Searching for the perfect chocolate cake recipe is like searching for that classic white shirt or that amazing pair of jeans. You’ve got to try many before you get the one.
This cake is the one. It does not disappoint and has been my go to recipe for the last 4 years. I am not even interested in glancing at other chocolate cake recipes anymore.
It’s a light and moist cake with a delicate crumb. And all you need to do is throw everything into a bowl, mix it and stick it in the oven.
How does cake rise?
Simply put, air.
So one way to get air in the cake is to use a raising agent like baking powder. Eggs too can trap a lot of air causing the cake to rise, if you whisk the egg whites.
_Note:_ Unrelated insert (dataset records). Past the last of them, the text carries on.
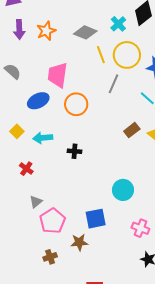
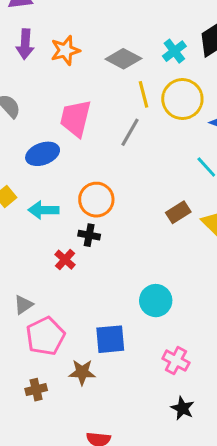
gray line: (113, 84) -> (130, 132), moved
orange circle: (76, 104) -> (96, 200), moved
red cross: (26, 169) -> (65, 260), moved

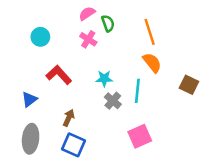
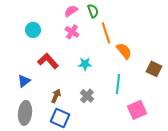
green semicircle: (108, 23) -> (93, 11), moved
orange line: (150, 32) -> (106, 33), moved
cyan line: (137, 91) -> (118, 84), moved
gray cross: (113, 101) -> (87, 96), moved
pink square: (140, 136) -> (137, 110), moved

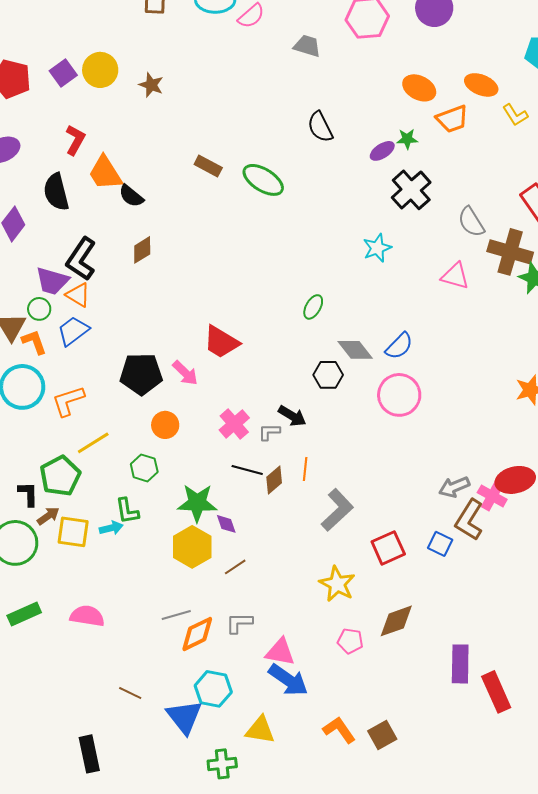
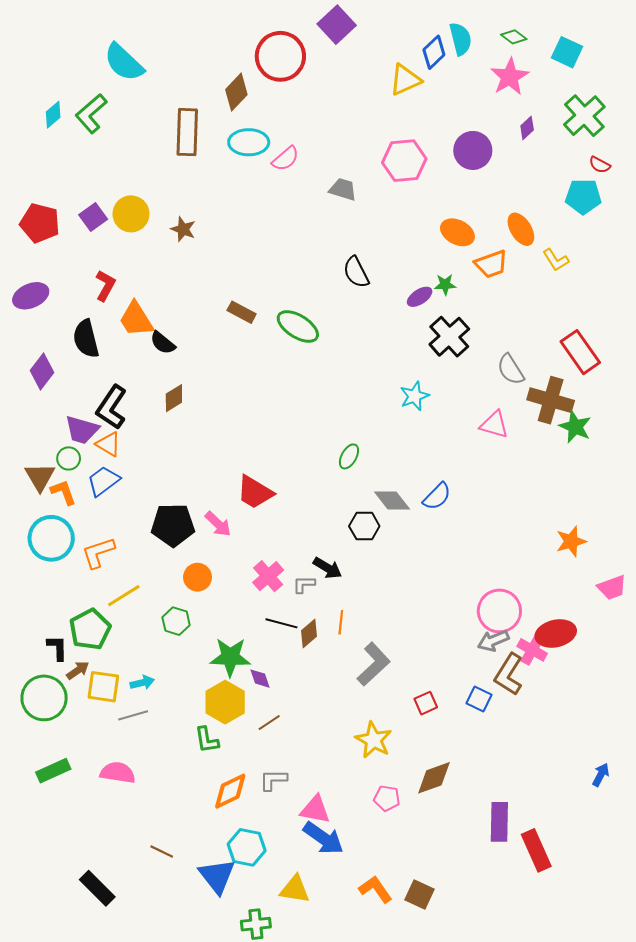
orange ellipse: (481, 85) -> (521, 229), turned 36
pink circle: (399, 395) -> (499, 611), moved
green L-shape: (127, 511) -> (207, 740), moved
red square: (388, 548) -> (426, 703), size x0.7
gray line: (176, 615) -> (133, 715), moved
brown square: (382, 735) -> (420, 894), turned -36
black rectangle: (89, 754) -> (97, 888), moved, turned -33

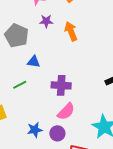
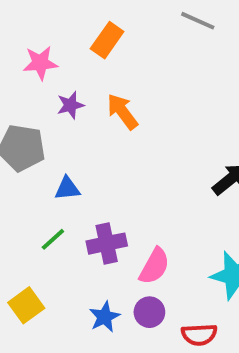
purple cross: (61, 85) -> (107, 244), moved

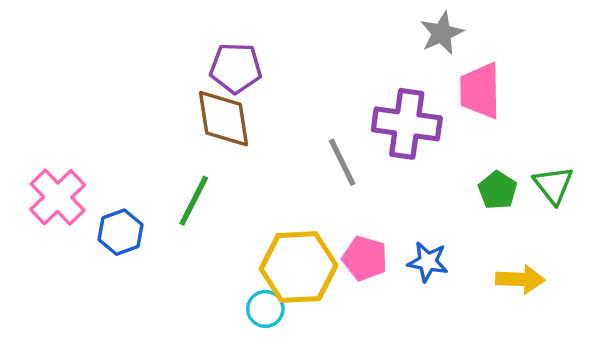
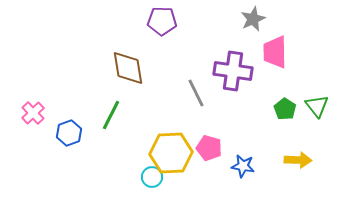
purple pentagon: (236, 68) -> (162, 21), moved
pink cross: (58, 197) -> (33, 113), size x0.7
blue star: (428, 262) -> (243, 166), moved

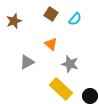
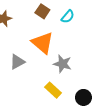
orange triangle: (51, 44) -> (42, 43), size x1.6
yellow rectangle: (61, 89) -> (53, 90), size x0.7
But in this cake, it rises because of:
- the acid in the buttermilk (mala) and the acid in the cocoa powder, reacting with …
- bicarbonate of soda, an alkali.
Bicarbonate of soda reacts when it comes in contact with an acid and a liquid. (Mix a teaspoon of vinegar and bicarbonate to visualize the process.)
Acid + alkali = carbon dioxide, water and a neutral salt.
First, the carbon dioxide dissolves in the liquid that’s in the cake batter. When the liquid can’t absorb any more carbon dioxide, it is released in the cake as air bubbles. These air bubbles expand in the hot oven. Towards the end of baking, the bubbles set. The result is a well risen baked good.
So here is a tip, when a recipe says to use buttermilk, you can substitute with maziwa mala instead.
However, if you do not have mala, add one Tablespoon of vinegar or lemon juice to a cup of milk, and give it 5 minutes to curdle. Its all about the acid.
This is also as “healthy” as a chocolate cake is going to get. It uses cocoa and not chocolate.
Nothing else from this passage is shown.